Sorry, no server for you today
by William (@vambenepe on Twitter)Imagine that you are leasing a new car. Of course you plan to stay current on your lease payments. When you take delivery of the car, it comes with a loaded gun mounted on the dashboard and pointed at the driver’s head. The sales guy assures you that the gun has been programed to only discharge if your fall behind in your payments. As long as you keep paying, what could go wrong he asks?
Ask this poor VMWare customer (whose virtual machines suddenly refused to power up) what could go wrong. According to a company spokesman, “an issue has been uncovered with ESX 3.5 Update 2 and ESXi 3.5 that causes the product license to expire on August 12″.
Why does anyone accept to use mission-critical infrastructure software that has such a kill switch? Enough things can go wrong with complex software that we don’t need to engineer additional causes of failure.

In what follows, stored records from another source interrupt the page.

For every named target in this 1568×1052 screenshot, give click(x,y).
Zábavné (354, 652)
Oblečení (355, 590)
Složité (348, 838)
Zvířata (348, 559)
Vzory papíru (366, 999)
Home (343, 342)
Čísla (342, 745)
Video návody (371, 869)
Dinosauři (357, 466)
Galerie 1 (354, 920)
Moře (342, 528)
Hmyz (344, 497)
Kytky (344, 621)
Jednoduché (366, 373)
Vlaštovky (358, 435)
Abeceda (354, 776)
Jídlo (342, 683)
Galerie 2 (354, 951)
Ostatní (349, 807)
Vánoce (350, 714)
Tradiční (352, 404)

[UPDATED 2008/8/15: A less dramatic but related example: a Microsoft employee has his Win Server 2008 release candidate license expire on him. Sure it's an RC so you shouldn't have production-quality expectations on it, but that means that the "kill switch" code is there. Even if you plan to free the final release from this constraint, the fact that the code was there at one point means that things can go wrong. This is what happened with VMWare BTW: "the problem is caused by a build timeout that was mistakenly left enabled for the release build".]
[UPDATED 2008/9/2: A more throrough analysis of the importance of asking "why is this (license enforcement) in the code in the first place" rather than "how did this bug slip through".]

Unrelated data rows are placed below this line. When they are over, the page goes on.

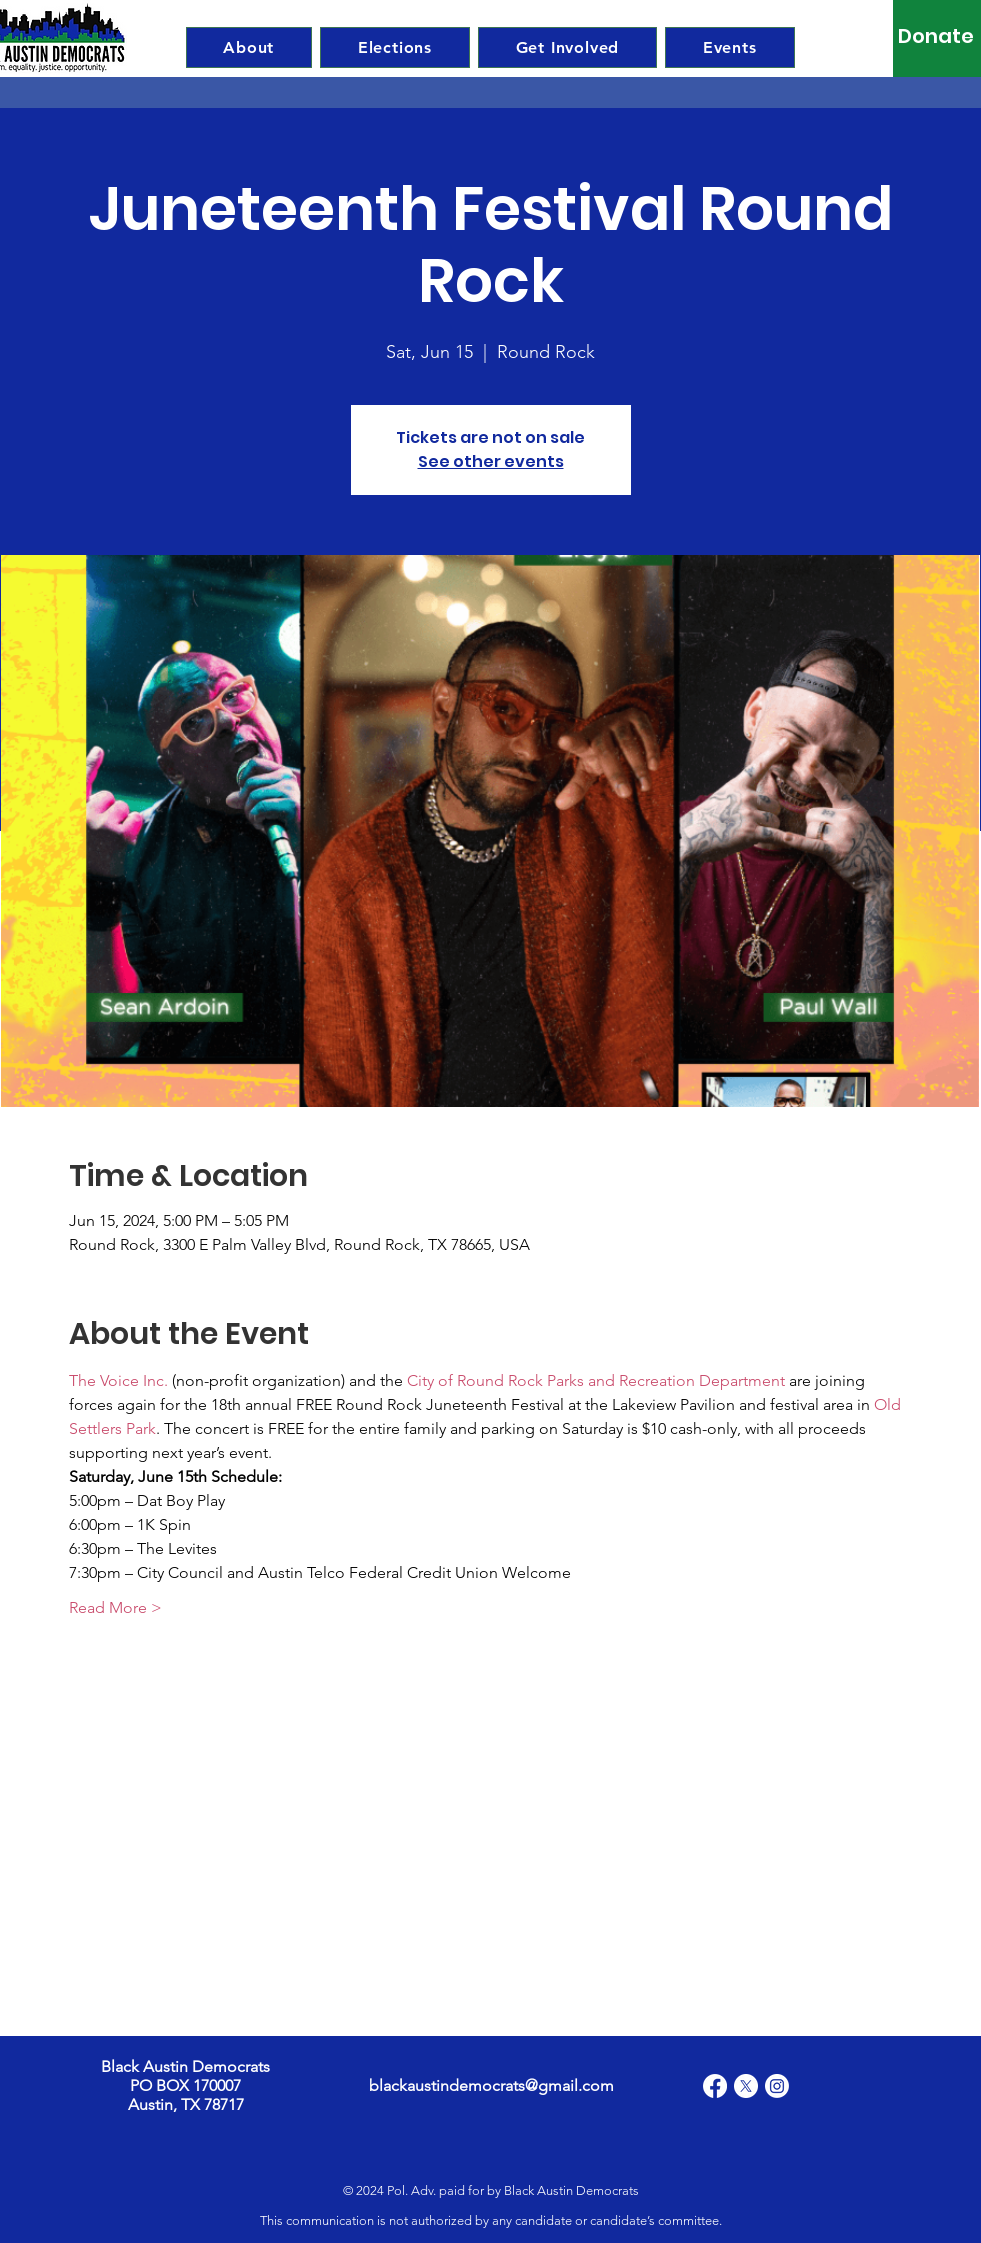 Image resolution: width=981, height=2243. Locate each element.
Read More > (115, 1607)
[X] (746, 2086)
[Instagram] (777, 2086)
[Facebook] (715, 2086)
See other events (491, 461)
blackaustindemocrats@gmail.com (491, 2085)
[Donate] (936, 36)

August 14th, 2008 at 10:25 am
Been there, done that. What a nice surprise when machines would fail with a “General System Error” message. Luckily for us, these VMs were used for development, not production. My whole team rants about VMware ESX, its quirkiness, the insistence with which it begs vmware-tools to be deployed… The basic VM hypervisor is a commodity, pretty much the way OS have gone, so I would not be surprised if VMware focussed solely on managing VMs, regardless of their provenance.
Nice blog by the way.
August 18th, 2008 at 1:24 am
I think the “leasing car & gun” situation is not new… conventional operating systems could exhibit the same problematic behaviour. I mean, even if you are not using VMware ESX or any other virtualization technology, it could happen that your old-fashioned operating system refuses to boot due to some obscure problem bug that only its vendor knows (theoretically). I didn’t dig in, but I think that several examples could be found.

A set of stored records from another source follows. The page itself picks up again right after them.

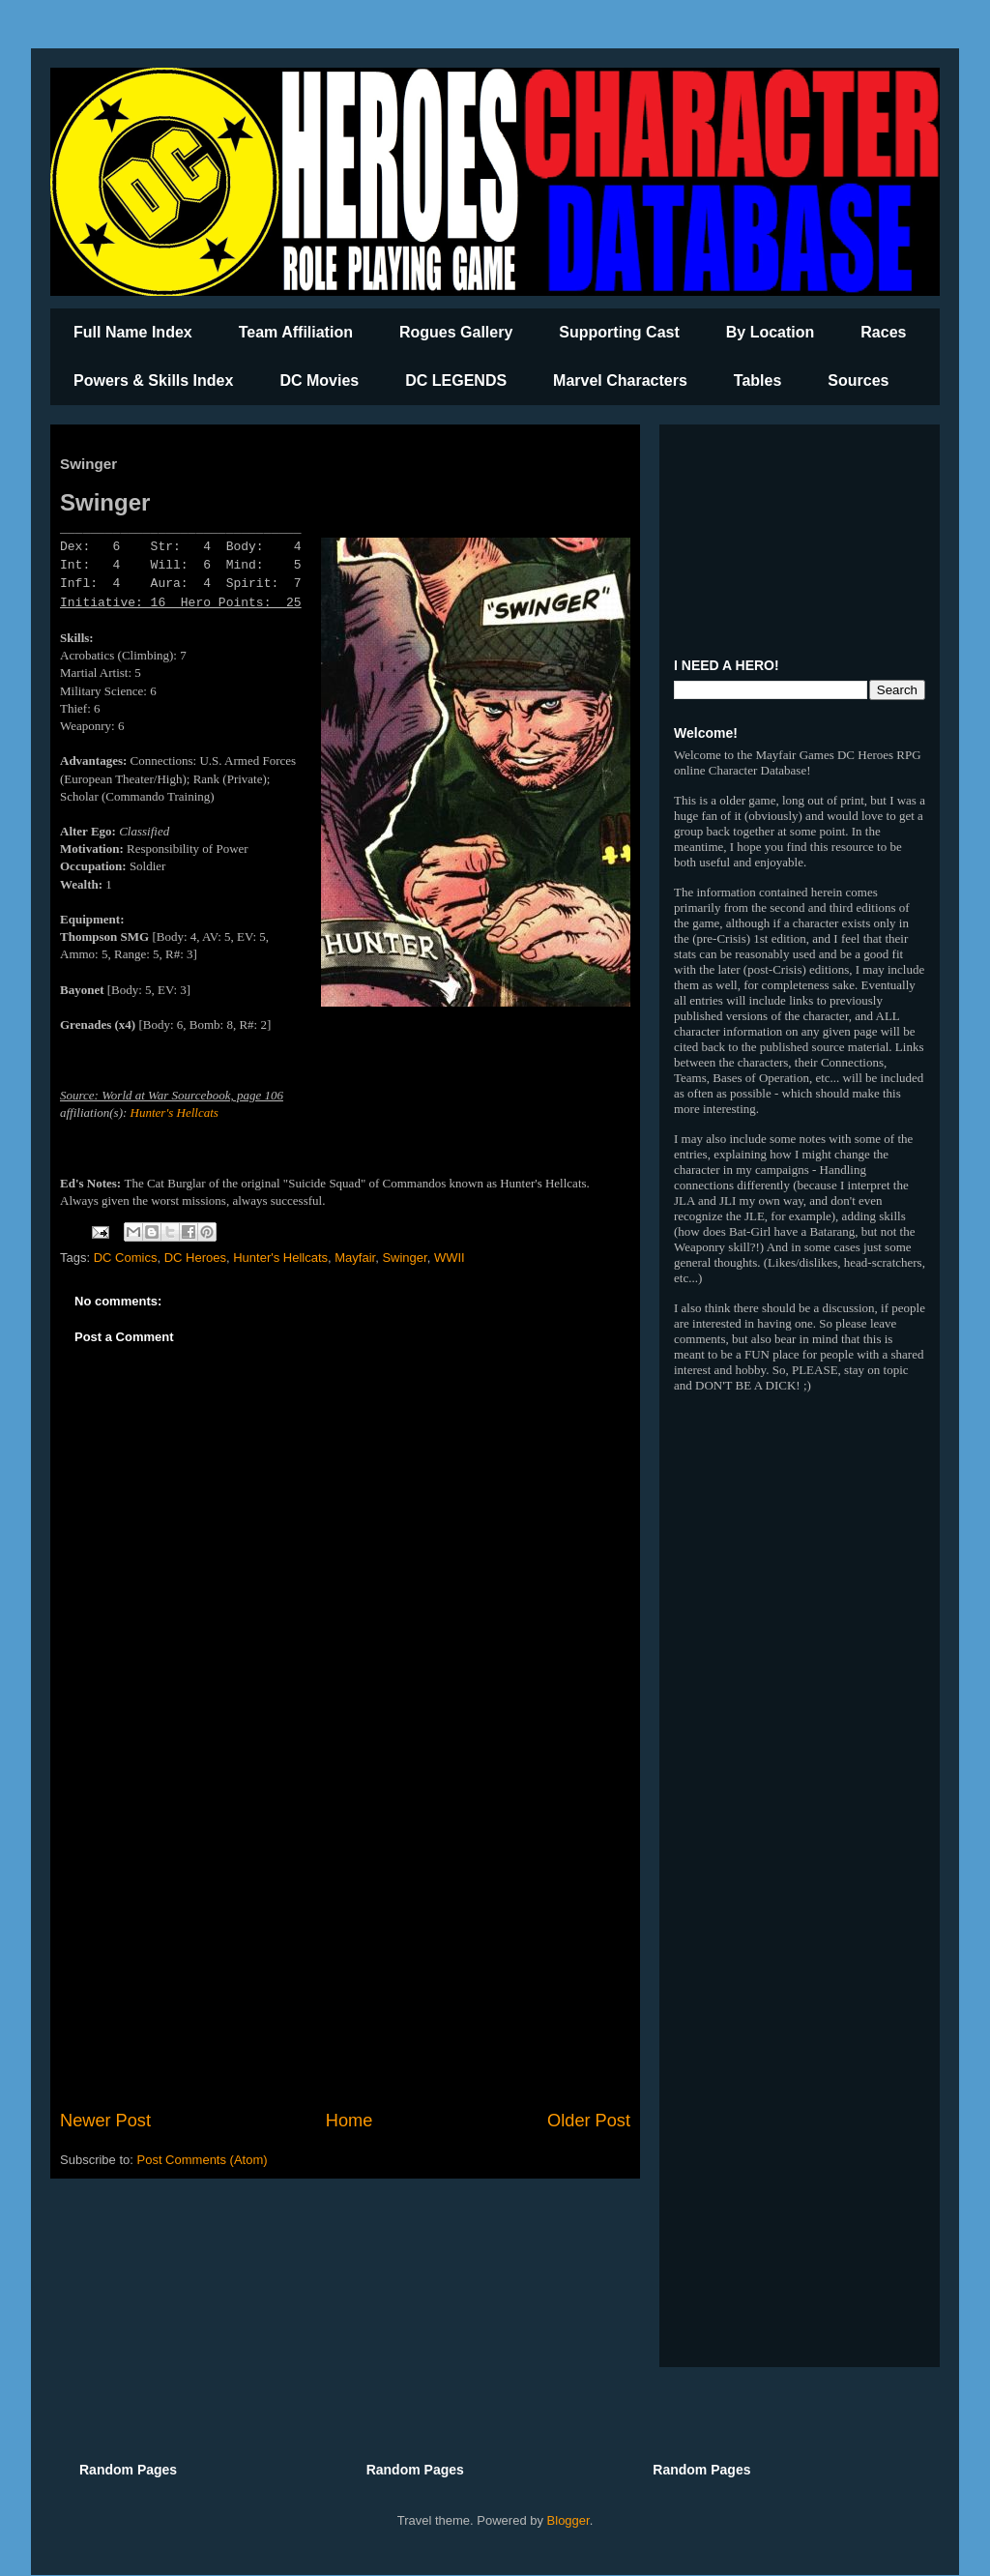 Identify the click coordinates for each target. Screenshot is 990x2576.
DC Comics (126, 1257)
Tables (758, 380)
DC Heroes (195, 1257)
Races (883, 332)
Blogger (568, 2520)
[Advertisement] (345, 1948)
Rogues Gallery (455, 332)
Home (349, 2120)
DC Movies (319, 380)
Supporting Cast (619, 332)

The fact is that whenever you rely your services/application/solution/etc. in someone piece of software (OS or hypervisor) you *need* to trust in its vendor. So, what VMware and other have to care about is the reliability perception of their virtualization products (and, of course, this kind of news damages their image). Moreover, some customer may prefer open software solutions (being the Xen hypervisor the most relevant case nowadays, I guess) by the old argument that the more eyes you keep in the code (so, less “obscurity”) the less bugs the code would have and, therefore, customers perceive more reliability from those products.
August 18th, 2008 at 9:20 am
Fermin: Sure there are always bugs. But most of them are part of a the implementation of a feature that is (presumably) of some value to the user. License enforcement is a path of failure (designed to be a single point of failure) that is specifically added to the system and yet doesn’t provide any customer benefit. It just seems to be in a different category.